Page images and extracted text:

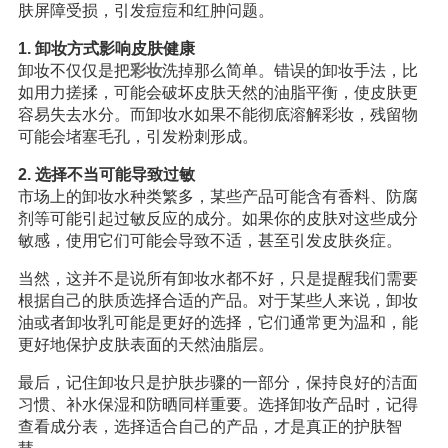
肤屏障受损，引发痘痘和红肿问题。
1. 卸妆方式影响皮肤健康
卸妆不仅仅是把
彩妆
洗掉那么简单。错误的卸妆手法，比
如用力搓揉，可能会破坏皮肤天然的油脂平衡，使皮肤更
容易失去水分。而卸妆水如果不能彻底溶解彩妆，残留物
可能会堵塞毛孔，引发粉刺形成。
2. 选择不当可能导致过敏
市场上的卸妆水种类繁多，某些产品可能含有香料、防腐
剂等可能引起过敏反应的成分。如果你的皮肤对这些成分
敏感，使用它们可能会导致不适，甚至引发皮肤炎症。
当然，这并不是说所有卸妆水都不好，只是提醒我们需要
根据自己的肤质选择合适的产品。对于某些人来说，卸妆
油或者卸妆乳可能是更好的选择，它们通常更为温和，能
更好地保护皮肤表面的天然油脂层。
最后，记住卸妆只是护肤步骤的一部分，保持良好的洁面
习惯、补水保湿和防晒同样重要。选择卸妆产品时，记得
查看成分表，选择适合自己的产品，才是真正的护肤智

...

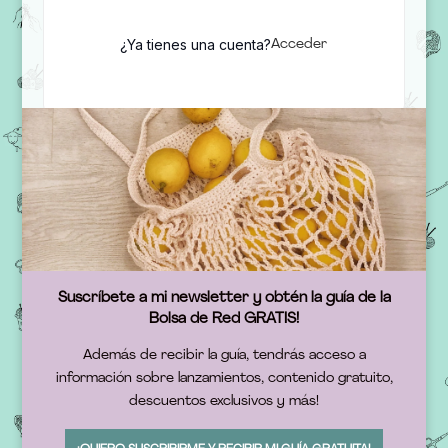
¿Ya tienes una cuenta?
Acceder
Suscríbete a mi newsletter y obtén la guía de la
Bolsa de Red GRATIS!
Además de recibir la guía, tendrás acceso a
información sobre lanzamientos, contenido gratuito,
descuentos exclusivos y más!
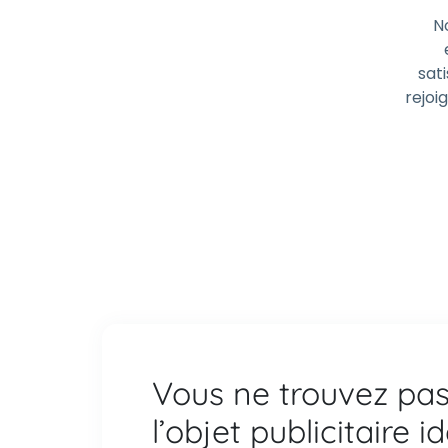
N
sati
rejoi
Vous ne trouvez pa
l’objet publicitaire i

**Exercise prompt**. Please copy, exactly and with nothing else, the lines above beginning at the line that has "肤屏障受损，引发痘痘和红肿问题。" and ending with the line that has "查看成分表，选择适合自己的产品，才是真正的护肤智".

**Expected output**.
肤屏障受损，引发痘痘和红肿问题。
1. 卸妆方式影响皮肤健康
卸妆不仅仅是把
彩妆
洗掉那么简单。错误的卸妆手法，比
如用力搓揉，可能会破坏皮肤天然的油脂平衡，使皮肤更
容易失去水分。而卸妆水如果不能彻底溶解彩妆，残留物
可能会堵塞毛孔，引发粉刺形成。
2. 选择不当可能导致过敏
市场上的卸妆水种类繁多，某些产品可能含有香料、防腐
剂等可能引起过敏反应的成分。如果你的皮肤对这些成分
敏感，使用它们可能会导致不适，甚至引发皮肤炎症。
当然，这并不是说所有卸妆水都不好，只是提醒我们需要
根据自己的肤质选择合适的产品。对于某些人来说，卸妆
油或者卸妆乳可能是更好的选择，它们通常更为温和，能
更好地保护皮肤表面的天然油脂层。
最后，记住卸妆只是护肤步骤的一部分，保持良好的洁面
习惯、补水保湿和防晒同样重要。选择卸妆产品时，记得
查看成分表，选择适合自己的产品，才是真正的护肤智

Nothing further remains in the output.